It was only a week ago that our friends at Moto Magazine spoke with Katherine Prumm on how she is looking forward to the new season and how she is now fighting fit but unfortunately that changed over the weekend as Katherine suffered a back injury which will require surgery.
The YZ250F rider, who led the 2008 FIM Women’s Motocross World Championship before her season was curtailed by a broken collarbone, over-jumped a triple step-down and in the ensuing tumble caused damage to her spine with the T6, T9 and T12 most affected.

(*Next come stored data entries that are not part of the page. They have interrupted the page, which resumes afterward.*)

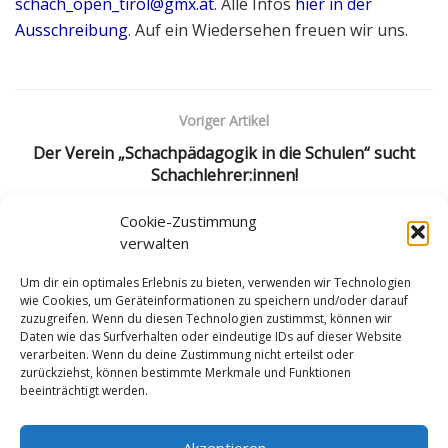
schach_open_tirol@gmx.at
. Alle Infos
hier in der
Ausschreibung
. Auf ein Wiedersehen freuen wir uns.
Voriger Artikel
Der Verein „Schachpädagogik in die Schulen“ sucht
Schachlehrer:innen!
Nächster Artikel
Cookie-Zustimmung
verwalten
Regionalschiedsrichter-Kurs 2025: Jetzt anmelden – nur
noch Restplätze verfügbar
Um dir ein optimales Erlebnis zu bieten, verwenden wir Technologien
wie Cookies, um Geräteinformationen zu speichern und/oder darauf
zuzugreifen. Wenn du diesen Technologien zustimmst, können wir
Daten wie das Surfverhalten oder eindeutige IDs auf dieser Website
verarbeiten. Wenn du deine Zustimmung nicht erteilst oder
zurückziehst, können bestimmte Merkmale und Funktionen
beeinträchtigt werden.
Impressum
Datenschutzerklärung
Cookie-Richtlinie (EU)
Akzeptieren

But it is the memory of the accident itself that is most vivid for the Pukekohe rider, who jumped to the top of the world as a teenager in 2006 and 2007… After mistiming a jump, she landed heavily and plummeted 3m off the track, landing head-first next to a creek with the bike crashing on to her back.
“I couldn’t move my legs for about a minute, it was the most terrifying thing to go through,” Prumm told NZPA today from her hospital bed. “I never, ever want to be in a wheelchair and that was just running through my mind over and over. I was a bit out of it at the time but my friend said that I was screaming and screaming.”
Fortunately, training partner and New Zealand junior rider Ethan Martens was on hand, but there was drama to follow when he attempted to call an ambulance. All vehicles from nearby stations were attending a traffic accident, leaving Prumm lying in agony for 40 minutes as an ambulance made its way from Te Atatu.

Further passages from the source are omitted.